And seemingly it works.

He claimed that independent testing of Epic’s cleaned water shows it meets US Federal standards for drinking water and often exceeds them.

Cleaned water was passed to Devil’s Canyon Brewing Co in San Carlos California, which produced the Epic OneWater Brew.

As it stands, strict Federal and individual US state laws mean that Epic and Devil’s Canyon are prohibited from selling their Epic OneWater beer.

But they have been giving away samples to test public reaction to the technology – and so far it has been positive.

Changes in the law to allow the brew to be made for sale may be some way away, but already recycled water is permitted in taps in Texas and Arizona.

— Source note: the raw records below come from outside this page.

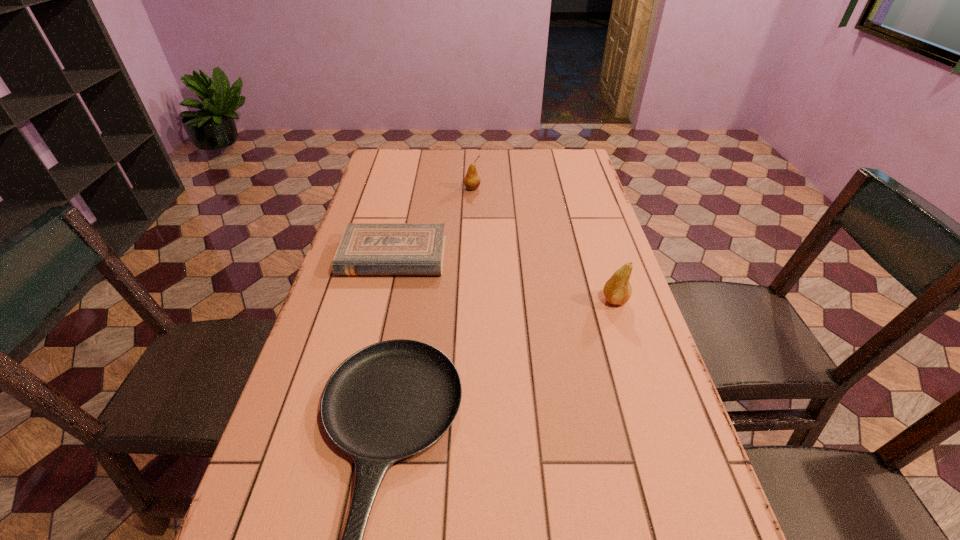 Locate an element on the screen. The image size is (960, 540). the farthest object is located at coordinates (472, 181).

You are a GUI agent. You are given a task and a screenshot of the screen. Output one action in this format:
    pyautogui.click(x=<x>, y=<y>)
    Task: Click on the left pear
    
    Given the screenshot: What is the action you would take?
    pyautogui.click(x=472, y=181)

The image size is (960, 540). What are the coordinates of `the right pear` in the screenshot? It's located at (x=617, y=290).

Identify the location of the third farthest object. (617, 290).

Identify the location of the third nearest object. (365, 248).

Identify the location of the second shortest object. (365, 248).

I want to click on free point located 0.170m on the front of the left pear, so click(x=471, y=221).

The image size is (960, 540). What are the coordinates of `free spot located on the front of the nearer pear` in the screenshot? It's located at (629, 344).

The image size is (960, 540). Find the location of `free space located 0.090m on the spine side of the third tallest object`. free space located 0.090m on the spine side of the third tallest object is located at coordinates (382, 302).

At what (x,y) coordinates should I click in order to perform the action: click on object that is positioned at the left edge. Please return your answer as a coordinate pair (x, y). This screenshot has height=540, width=960. Looking at the image, I should click on (365, 248).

California, Colorado and Florida are formulating regulations about turning recycled sewage water into something suitable for public consumption.

And as Tartakovsky told his CNBC interviewer “using recycled water for drinking or potable use is quite common, but typically it is done on a municipal level. So he is hopeful that Epic’s system will be permitted on a commercial basis.

The economics of it and its scalability are under wraps but if they are workable Gates and his proteges could be on to a system as revolutionary to drinks production as Microsoft’s Windows was to personal computing.

In May, the drinks business reported that Fox City Brewing Company, based in Georgia, had sold out of one of its beers that was made from treated sewage water.